(RECORDED INFORMATION begins)
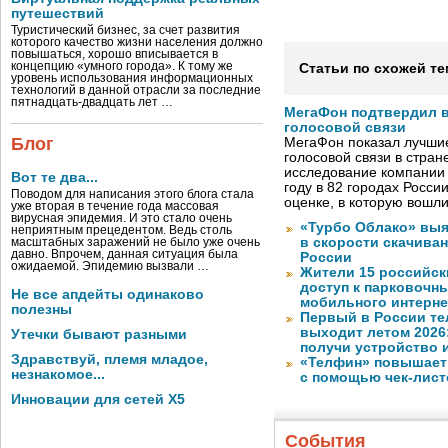
путешествий
Туристический бизнес, за счет развития
которого качество жизни населения должно
повышаться, хорошо вписывается в
концепцию «умного города». К тому же
Статьи по схожей те
уровень использования информационных
технологий в данной отрасли за последние
пятнадцать-двадцать лет …
МегаФон подтвердил в
голосовой связи
Блог
МегаФон показал лучшие
голосовой связи в стран
исследование компании
Вот те два...
году в 82 городах Росси
Поводом для написания этого блога стала
оценке, в которую вошл
уже вторая в течение года массовая
вирусная эпидемия. И это стало очень
«Турбо Облако» выя
неприятным прецедентом. Ведь столь
в скорости скачива
масштабных заражений не было уже очень
давно. Впрочем, данная ситуация была
России
ожидаемой. Эпидемию вызвали …
Жители 15 российск
доступ к парковочн
Не все апдейты одинаково
мобильного интерне
полезны
Первый в России те
выходит летом 2026
Утечки бывают разными
получи устройство 
Здравствуй, племя младое,
«Телфин» повышает 
незнакомое...
с помощью чек-лист
Инновации для сетей X5
События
(RECORDED INFORMATION ends)
The expected output is every line from the material above where "связи" can be found.

голосовой связи
голосовой связи в стран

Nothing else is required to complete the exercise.